BACKGROUND: Myocardial hibernation is associated with structural myocardial changes, which involve both the cardiomyocytes and the cardiac interstitium.

METHODS: We evaluated 15 patients with coronary disease with two-dimensional echocardiography and thallium-201 (²⁰¹Tl) tomography before coronary bypass surgery. During surgery, transmural myocardial biopsies were performed guided by transesophageal echocardiography. Myocardial biopsies were stained immunohistochemically to investigate fibroblast phenotype and examine evidence of active remodeling in the heart.
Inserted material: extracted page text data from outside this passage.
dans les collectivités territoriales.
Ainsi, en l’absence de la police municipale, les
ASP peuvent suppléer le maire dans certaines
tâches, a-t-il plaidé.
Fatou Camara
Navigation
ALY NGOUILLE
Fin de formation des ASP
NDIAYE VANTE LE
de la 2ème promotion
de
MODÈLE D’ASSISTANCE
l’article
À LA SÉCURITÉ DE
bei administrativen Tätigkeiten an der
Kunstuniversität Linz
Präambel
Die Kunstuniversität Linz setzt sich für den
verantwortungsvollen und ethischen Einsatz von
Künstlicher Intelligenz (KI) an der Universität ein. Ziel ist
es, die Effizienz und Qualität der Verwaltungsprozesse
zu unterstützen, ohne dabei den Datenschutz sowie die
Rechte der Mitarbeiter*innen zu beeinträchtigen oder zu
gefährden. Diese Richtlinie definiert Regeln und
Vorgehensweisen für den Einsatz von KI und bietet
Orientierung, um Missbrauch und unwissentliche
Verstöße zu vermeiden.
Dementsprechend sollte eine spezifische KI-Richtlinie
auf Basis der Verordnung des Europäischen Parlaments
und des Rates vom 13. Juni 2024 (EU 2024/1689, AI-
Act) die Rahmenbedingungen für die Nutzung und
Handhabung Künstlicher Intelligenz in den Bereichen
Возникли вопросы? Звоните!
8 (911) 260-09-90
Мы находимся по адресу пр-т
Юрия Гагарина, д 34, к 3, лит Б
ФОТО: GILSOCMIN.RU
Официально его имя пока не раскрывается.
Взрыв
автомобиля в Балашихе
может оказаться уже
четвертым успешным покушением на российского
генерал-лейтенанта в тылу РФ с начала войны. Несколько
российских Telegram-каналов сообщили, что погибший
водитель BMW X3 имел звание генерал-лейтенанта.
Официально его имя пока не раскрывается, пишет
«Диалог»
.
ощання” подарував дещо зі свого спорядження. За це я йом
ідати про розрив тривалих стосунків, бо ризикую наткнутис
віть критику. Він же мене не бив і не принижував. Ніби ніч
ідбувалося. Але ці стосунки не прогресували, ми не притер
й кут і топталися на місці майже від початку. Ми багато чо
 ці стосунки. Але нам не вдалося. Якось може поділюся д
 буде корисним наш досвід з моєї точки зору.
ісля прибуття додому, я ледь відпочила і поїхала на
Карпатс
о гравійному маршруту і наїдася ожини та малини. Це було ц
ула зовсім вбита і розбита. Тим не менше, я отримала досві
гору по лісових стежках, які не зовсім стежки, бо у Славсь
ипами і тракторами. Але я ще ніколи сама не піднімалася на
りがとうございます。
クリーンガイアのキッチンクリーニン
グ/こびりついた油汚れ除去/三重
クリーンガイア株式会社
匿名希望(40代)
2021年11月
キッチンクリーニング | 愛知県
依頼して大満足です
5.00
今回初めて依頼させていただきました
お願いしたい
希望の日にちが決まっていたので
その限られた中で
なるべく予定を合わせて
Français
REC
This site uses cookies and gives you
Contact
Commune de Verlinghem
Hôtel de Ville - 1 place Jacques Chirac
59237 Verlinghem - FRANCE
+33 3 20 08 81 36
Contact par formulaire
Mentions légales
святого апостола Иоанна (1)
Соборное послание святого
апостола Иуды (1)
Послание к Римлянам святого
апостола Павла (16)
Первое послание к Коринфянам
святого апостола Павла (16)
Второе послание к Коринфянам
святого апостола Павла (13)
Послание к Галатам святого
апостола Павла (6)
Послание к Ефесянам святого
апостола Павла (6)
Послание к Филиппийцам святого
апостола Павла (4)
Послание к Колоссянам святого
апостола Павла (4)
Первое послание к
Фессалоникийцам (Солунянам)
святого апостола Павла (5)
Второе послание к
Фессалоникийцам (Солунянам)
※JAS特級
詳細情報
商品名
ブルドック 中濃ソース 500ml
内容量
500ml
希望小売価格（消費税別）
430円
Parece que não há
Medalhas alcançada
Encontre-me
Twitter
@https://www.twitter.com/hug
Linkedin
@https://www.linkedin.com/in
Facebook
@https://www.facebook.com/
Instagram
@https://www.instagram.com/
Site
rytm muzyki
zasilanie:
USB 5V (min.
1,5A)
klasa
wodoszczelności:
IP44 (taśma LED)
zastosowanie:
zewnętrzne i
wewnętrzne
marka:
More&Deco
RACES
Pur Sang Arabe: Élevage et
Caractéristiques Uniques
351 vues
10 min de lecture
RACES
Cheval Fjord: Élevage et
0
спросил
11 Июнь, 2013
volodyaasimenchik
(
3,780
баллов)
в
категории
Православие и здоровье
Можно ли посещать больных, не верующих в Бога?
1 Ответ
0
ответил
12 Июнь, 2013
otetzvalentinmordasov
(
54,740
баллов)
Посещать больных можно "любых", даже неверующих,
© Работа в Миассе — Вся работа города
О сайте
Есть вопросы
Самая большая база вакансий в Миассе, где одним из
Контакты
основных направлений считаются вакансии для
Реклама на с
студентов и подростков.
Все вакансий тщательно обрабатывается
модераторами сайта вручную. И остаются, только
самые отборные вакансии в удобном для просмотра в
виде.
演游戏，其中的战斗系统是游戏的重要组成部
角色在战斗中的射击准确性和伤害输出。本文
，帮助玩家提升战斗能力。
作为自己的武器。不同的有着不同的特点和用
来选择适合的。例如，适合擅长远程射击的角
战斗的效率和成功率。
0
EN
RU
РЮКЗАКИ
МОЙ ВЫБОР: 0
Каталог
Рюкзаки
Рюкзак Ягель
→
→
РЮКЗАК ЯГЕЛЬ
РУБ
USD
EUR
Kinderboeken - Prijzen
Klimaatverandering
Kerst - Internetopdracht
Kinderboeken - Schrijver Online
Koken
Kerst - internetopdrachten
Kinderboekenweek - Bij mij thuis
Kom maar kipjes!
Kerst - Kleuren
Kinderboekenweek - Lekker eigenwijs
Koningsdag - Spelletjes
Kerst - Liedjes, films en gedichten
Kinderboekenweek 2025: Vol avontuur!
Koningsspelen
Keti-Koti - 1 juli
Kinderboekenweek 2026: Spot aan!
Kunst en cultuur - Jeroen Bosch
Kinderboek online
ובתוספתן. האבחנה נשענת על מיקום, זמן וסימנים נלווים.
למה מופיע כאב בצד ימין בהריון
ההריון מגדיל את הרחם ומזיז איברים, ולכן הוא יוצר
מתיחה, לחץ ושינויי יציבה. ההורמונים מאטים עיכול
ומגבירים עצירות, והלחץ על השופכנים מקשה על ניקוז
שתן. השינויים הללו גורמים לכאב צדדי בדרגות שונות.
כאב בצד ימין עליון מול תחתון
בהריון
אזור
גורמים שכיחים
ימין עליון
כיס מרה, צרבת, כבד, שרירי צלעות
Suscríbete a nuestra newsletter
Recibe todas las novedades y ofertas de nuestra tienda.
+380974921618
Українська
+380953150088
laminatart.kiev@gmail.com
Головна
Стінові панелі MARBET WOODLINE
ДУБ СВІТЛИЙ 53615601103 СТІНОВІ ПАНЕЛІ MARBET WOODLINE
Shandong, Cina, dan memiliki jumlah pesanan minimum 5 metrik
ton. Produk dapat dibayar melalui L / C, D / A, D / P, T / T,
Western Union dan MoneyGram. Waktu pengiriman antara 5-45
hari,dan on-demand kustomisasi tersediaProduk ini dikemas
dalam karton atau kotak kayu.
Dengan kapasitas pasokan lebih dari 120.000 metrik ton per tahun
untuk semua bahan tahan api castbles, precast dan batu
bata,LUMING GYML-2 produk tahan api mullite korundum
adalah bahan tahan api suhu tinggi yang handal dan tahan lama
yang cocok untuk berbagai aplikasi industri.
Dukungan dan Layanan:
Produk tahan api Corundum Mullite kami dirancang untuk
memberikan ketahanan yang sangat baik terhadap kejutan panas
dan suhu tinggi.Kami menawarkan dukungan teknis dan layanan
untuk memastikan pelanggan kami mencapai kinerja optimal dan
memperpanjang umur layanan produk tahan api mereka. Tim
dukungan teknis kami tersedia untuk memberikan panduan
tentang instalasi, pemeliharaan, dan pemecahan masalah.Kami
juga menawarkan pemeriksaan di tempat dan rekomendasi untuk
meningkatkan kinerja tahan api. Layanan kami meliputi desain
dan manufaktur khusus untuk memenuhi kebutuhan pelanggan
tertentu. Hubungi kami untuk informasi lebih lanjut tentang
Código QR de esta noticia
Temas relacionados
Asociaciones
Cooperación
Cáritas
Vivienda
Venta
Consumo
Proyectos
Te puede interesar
RESULTS: Among the 29 biopsied segments included in the study, 24 showed evidence of systolic dysfunction. The majority of dysfunctional segments (86.4%) were viable (²⁰¹Tl uptake 60%). After revascularization, 12 dysfunctional segments recovered function as assessed with an echocardiogram three months after bypass surgery. Interstitial fibroblasts expressing the embryonal isoform of smooth muscle myosin heavy chain (SMemb) were noted in dysfunctional segments, predominantly located in border areas adjacent to viable myocardial tissue. Segments with recovery had higher SMemb expression (0.46 ± 0.16% [n = 12] vs. 0.10 ± 0.02% [n = 12]; p < 0.05) and a higher ratio of alpha-smooth muscle actin to collagen (0.14 ± 0.026 [n = 12] vs. 0.07 ± 0.01 [n = 12]; p < 0.05) compared with segments without recovery, indicating fibroblast activation and higher cellularity of the fibrotic areas. In addition, interstitial deposition of the matricellular protein tenascin, a marker of active remodeling, was higher in hibernating segments than in segments with persistent dysfunction (p < 0.05), suggesting an active continuous fibrotic process. Multiple logistic regression demonstrated a significant independent association between SMemb expression and functional recovery (p < 0.01).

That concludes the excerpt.